Work order :: Write the listing below out again in full, dropping its pictures.

┄┄┄┄┄┄┄┄┄┄

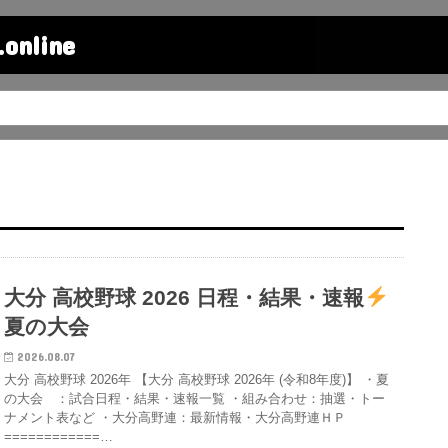
line
大分 高校野球 2026 日程・結果・速報
夏の大会
2026.08.07
大分 高校野球 2026年 【大分 高校野球 2026年 (令和8年度)】 ・夏
の大会 ：試合日程・結果・速報一覧 ・組み合わせ：抽選・トー
ナメント表など ・大分高野連：最新情報・大分高野連ＨＰ
============…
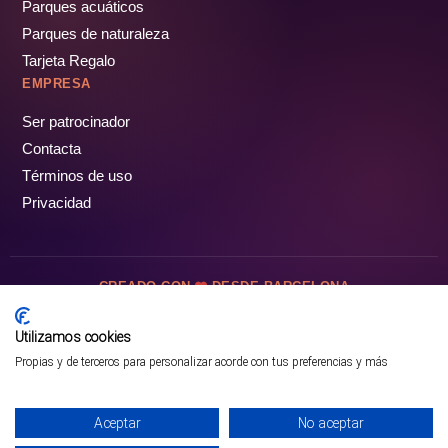
Parques acuáticos
Parques de naturaleza
Tarjeta Regalo
EMPRESA
Ser patrocinador
Contacta
Términos de uso
Privacidad
CREADO CON
DESDE BARCELONA
OCIOTUR DIGITAL SL. © Todos los derechos reservados · 2026
Utilizamos cookies
Propias y de terceros para personalizar acorde con tus preferencias y más
Aceptar
No aceptar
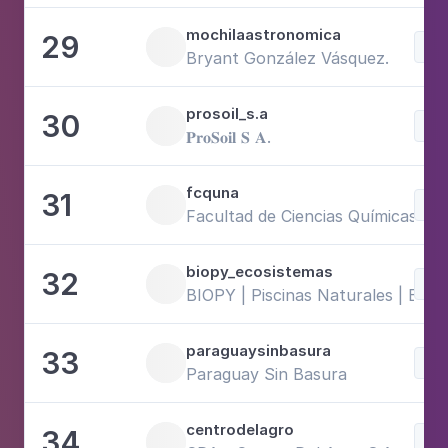
mochilaastronomica
29
Sci
Bryant González Vásquez.
prosoil_s.a
30
Sci
𝐏𝐫𝐨𝐒𝐨𝐢𝐥 𝐒 𝐀.
fcquna
31
Sci
Facultad de Ciencias Químicas - 
biopy_ecosistemas
32
Sci
BIOPY | Piscinas Naturales | Est
paraguaysinbasura
33
Sci
Paraguay Sin Basura
centrodelagro
34
Fam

┄┄┄┄┄┄┄┄┄┄

Result of this task ::
line
大分 高校野球 2026 日程・結果・速報
夏の大会
2026.08.07
大分 高校野球 2026年 【大分 高校野球 2026年 (令和8年度)】 ・夏
の大会 ：試合日程・結果・速報一覧 ・組み合わせ：抽選・トー
ナメント表など ・大分高野連：最新情報・大分高野連ＨＰ
============…
Parques acuáticos
Parques de naturaleza
Tarjeta Regalo
EMPRESA
Ser patrocinador
Contacta
Términos de uso
Privacidad
CREADO CON
DESDE BARCELONA
OCIOTUR DIGITAL SL. © Todos los derechos reservados · 2026
Utilizamos cookies
Propias y de terceros para personalizar acorde con tus preferencias y más
Aceptar
No aceptar
mochilaastronomica
29
Sci
Bryant González Vásquez.
prosoil_s.a
30
Sci
𝐏𝐫𝐨𝐒𝐨𝐢𝐥 𝐒 𝐀.
fcquna
31
Sci
Facultad de Ciencias Químicas - 
biopy_ecosistemas
32
Sci
BIOPY | Piscinas Naturales | Est
paraguaysinbasura
33
Sci
Paraguay Sin Basura
centrodelagro
34
Fam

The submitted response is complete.